Measuring Optimization Impact

After implementing these strategies, quantify improvements:

class OptimizationComparison:
    def __init__(self):
        self.baseline_metrics = []
        self.optimized_metrics = []
    
    def compare(self):
        if not self.baseline_metrics or not self.optimized_metrics:
            return "Insufficient data"
        
        baseline_avg_time = np.mean([m.execution_time for m in self.baseline_metrics])
        optimized_avg_time = np.mean([m.execution_time for m in self.optimized_metrics])
        
        baseline_avg_tokens = np.mean([m.total_tokens for m in self.baseline_metrics])
        optimized_avg_tokens = np.mean([m.total_tokens for m in self.optimized_metrics])
        
        time_improvement = ((baseline_avg_time - optimized_avg_time) / baseline_avg_time) * 100
        token_improvement = ((baseline_avg_tokens - optimized_avg_tokens) / baseline_avg_tokens) * 100
        
        return f"""
        Performance Improvements:
        - Execution Time: {time_improvement:.1f}% faster
        - Token Usage: {token_improvement:.1f}% reduction
        - Cost Savings: ~${(baseline_avg_tokens - optimized_avg_tokens) * 0.00002:.4f} per run
        """

Practical Optimization Workflow

Follow this process for any agentic workflow:

Profile: Run with AgentProfiler to establish baseline
Identify bottlenecks: Token usage too high? Too many iterations? Slow execution?
Apply targeted optimizations: Context pruning for token issues, parallelization for speed, caching for repeated operations
Measure impact: Compare before/after metrics
Iterate: Optimization is ongoing, especially as your workflow evolves

Integration with Existing Workflows

These strategies complement lessons you've already mastered. When implementing optimizations:

Maintain quality-control measures—speed without accuracy is worthless
Keep hallucination-detection checks in place
Consider security-considerations when caching sensitive data
Apply team-workflows principles to share optimization patterns

Avoid over-reliance on optimization. If an agent task is fundamentally unsuited for AI, no amount of optimization fixes it. Review when-not-to-use-ai if optimization feels like fighting the tool.

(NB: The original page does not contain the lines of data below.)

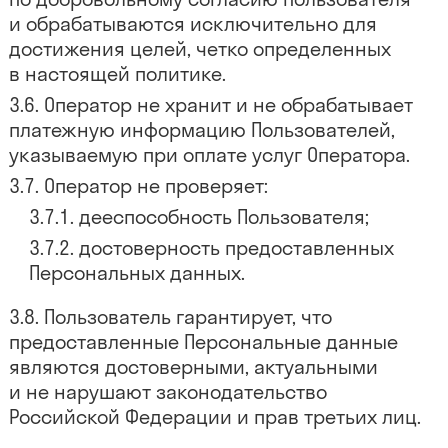
и обрабатываются исключительно для
достижения целей, четко определенных
в настоящей политике.
Оператор не хранит и не обрабатывает
платежную информацию Пользователей,
указываемую при оплате услуг Оператора.
Оператор не проверяет:
дееспособность Пользователя;
достоверность предоставленных
Персональных данных.
Пользователь гарантирует, что
предоставленные Персональные данные
являются достоверными, актуальными
и не нарушают законодательство
Российской Федерации и прав третьих лиц.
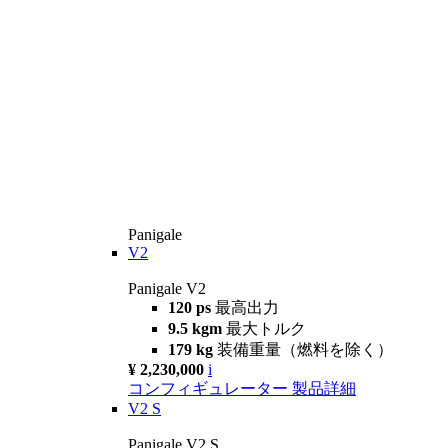
Panigale
V2
Panigale V2
120 ps
最高出力
9.5 kgm
最大トルク
179 kg
装備重量（燃料を除く）
¥ 2,230,000
i
コンフィギュレーター
製品詳細
V2 S
Panigale V2 S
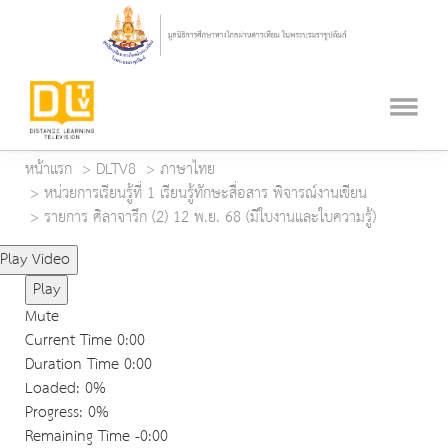
หน้าแรก
DLTV8
ภาษาไทย
หน่วยการเรียนรู้ที่ 1 เรียนรู้ทักษะสื่อสาร พิจารณ์งานเขียน
รายการ ศิลาจารึก (2) 12 พ.ย. 68 (มีใบงานและใบความรู้)
Play Video
Play
Mute
Current Time
0:00
Duration Time
0:00
Loaded
: 0%
Progress
: 0%
Remaining Time
-0:00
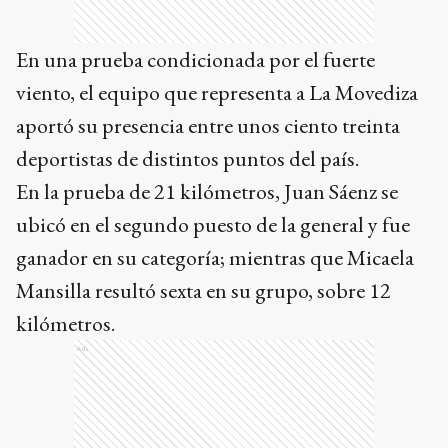
En una prueba condicionada por el fuerte
viento, el equipo que representa a La Movediza
aportó su presencia entre unos ciento treinta
deportistas de distintos puntos del país.
En la prueba de 21 kilómetros, Juan Sáenz se
ubicó en el segundo puesto de la general y fue
ganador en su categoría; mientras que Micaela
Mansilla resultó sexta en su grupo, sobre 12
kilómetros.
Ads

Common Optimization Pitfalls

Over-caching: Stale cache entries can return outdated results. Implement TTLs and cache invalidation strategies.

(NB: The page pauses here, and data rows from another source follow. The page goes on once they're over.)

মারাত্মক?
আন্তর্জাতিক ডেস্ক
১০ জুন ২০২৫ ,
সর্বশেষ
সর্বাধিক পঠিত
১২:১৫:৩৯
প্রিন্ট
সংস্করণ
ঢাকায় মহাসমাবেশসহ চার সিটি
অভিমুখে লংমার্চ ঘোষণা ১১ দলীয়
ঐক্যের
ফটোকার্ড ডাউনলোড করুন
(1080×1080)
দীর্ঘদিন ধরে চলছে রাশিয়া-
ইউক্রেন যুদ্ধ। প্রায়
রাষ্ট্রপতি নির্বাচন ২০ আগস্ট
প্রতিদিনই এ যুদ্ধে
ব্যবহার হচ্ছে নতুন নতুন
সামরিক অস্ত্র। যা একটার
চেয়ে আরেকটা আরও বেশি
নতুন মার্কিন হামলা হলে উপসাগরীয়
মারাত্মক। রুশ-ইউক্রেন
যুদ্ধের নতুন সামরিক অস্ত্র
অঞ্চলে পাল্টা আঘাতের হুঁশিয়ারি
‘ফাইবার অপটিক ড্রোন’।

Premature parallelization: Parallel execution adds complexity. Only parallelize proven bottlenecks.

Aggressive context pruning: Removing too much context degrades quality. Always validate output quality after pruning.

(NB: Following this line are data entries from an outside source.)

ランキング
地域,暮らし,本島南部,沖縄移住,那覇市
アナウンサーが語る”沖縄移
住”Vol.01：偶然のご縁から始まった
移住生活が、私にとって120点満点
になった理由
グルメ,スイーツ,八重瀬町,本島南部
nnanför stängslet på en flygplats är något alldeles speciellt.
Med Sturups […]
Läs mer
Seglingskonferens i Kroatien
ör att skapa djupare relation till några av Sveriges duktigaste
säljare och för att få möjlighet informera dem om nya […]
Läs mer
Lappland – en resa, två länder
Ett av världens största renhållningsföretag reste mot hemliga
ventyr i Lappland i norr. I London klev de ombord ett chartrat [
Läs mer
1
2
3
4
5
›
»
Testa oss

Model routing complexity: Overly complex routing logic can introduce bugs. Start simple, then refine.

Moving Forward

Agentic optimization is both art and science. Start with measurement, apply strategies incrementally, and validate each change. The techniques in this lesson have reduced operational costs by 40-70% in production environments while improving response times.

As you scale your vibe coding practice (scaling-vibe-coding), optimization becomes non-negotiable. These strategies ensure your agentic workflows remain sustainable and cost-effective at any scale.

Next steps: Apply the profiling wrapper to your most expensive workflow, identify the largest bottleneck, and implement one optimization strategy. Measure the impact before moving to the next improvement.